ハッとして顔を上げると心配そうにこっちを覗き込む八尋さんの顔があった。


「どうしたの?っじゃないわよ!今まで何してたの!?どうして1週間も学校に来なかったのよ!」


「い、1週間……?」


そんなはずない。だって昨日振りだよ?1日しか経ってない筈だよ?


「やっぱり……あの時の花子さんのこと根に持ってるのね。」


キッとすごい勢いで八尋さんが花子くんを睨む。ビクッと肩を揺らした彼は申し訳なさそうに眉を下げた。

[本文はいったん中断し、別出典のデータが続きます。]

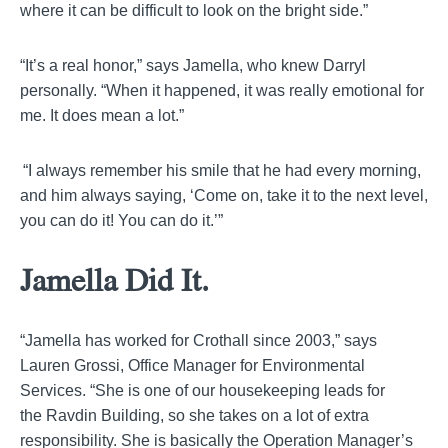
where it can be difficult to look on the bright side.”
“It’s a real honor,” says
Jamella
, who knew Darryl
personally. “When it happened, it was really emotional for
me. It does mean a lot.”
“I always remember his smile that he had every morning,
and him always saying, ‘Come on, take it to the next level,
you can do it! You can do it.’”
Jamella
Did It.
“
Jamella
has worked for Crothall since 2003,” says
Lauren
Grossi
, Office Manager for Environmental
Services. “She is one of our housekeeping leads for
the
Ravdin
Building, so she takes on a lot of extra
responsibility. She is basically the Operation Manager’s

「ご、ごめんサカキ。そんなに、嫌がると思ってなくて……」


「嫌がるに決まってるじゃない!会って間もない、しかも同性にキ、キスされたんだよ!?」


「……ごめん。」


いつも彼女をからかって遊んでいるあの彼がシュンとしている。なんか見てるこっちが可哀想になってきた。



「八尋さん、もうその辺で……」


「良くないっ!」


僕のために怒ってくれているのはとっても嬉しいよ。嬉しいけど、もう流石に花子くんがいたたまれない。


ああ、ほら!今にも消えてしまいそう……っ!


「べ、別に嫌じゃなかったよ!最初はびっくりしたけど……さ。」


だってあれって人魚の鱗を飲み込ませるために仕方なくやった事でしょ?


「だから……僕は大丈夫だよ。ね?」


花子くんの両手を掴んでニコっと笑う。彼は頬を赤らめると途端にムスッとした顔でそっぽを向く。


「……じゃなかったら?」


「え?なんて、言ったの?」


「〜〜〜っ!し、仕方なくじゃなかったら……って聞いてんの……」


それって……


段々と顔に熱が集まる。何も答えられないでいると八尋さんの頭に例のうさぎが落ちてきた。



「いたっ」



それからそのうさぎは物怪という怪異であり、怪異は噂に逆らえないことを聞いた。



「いいよ!噂、変えてあげる。榊くんもいいよね!?」


「勿論。でも、その前に……」



鍵、返して?



手を差し出すと以外にも物怪は素直に鍵を返してくれた。


「それ、なんの鍵?」


「これ?うーん、なんていうか……僕の、僕だけの桃源郷への鍵、かな。」



えー何それーと笑う彼女とじゃれ合う。



そんなAの姿と、その首元で揺れる鍵を見つめる彼。彼の手は軽く触れるように自身の胸元に当てられていた。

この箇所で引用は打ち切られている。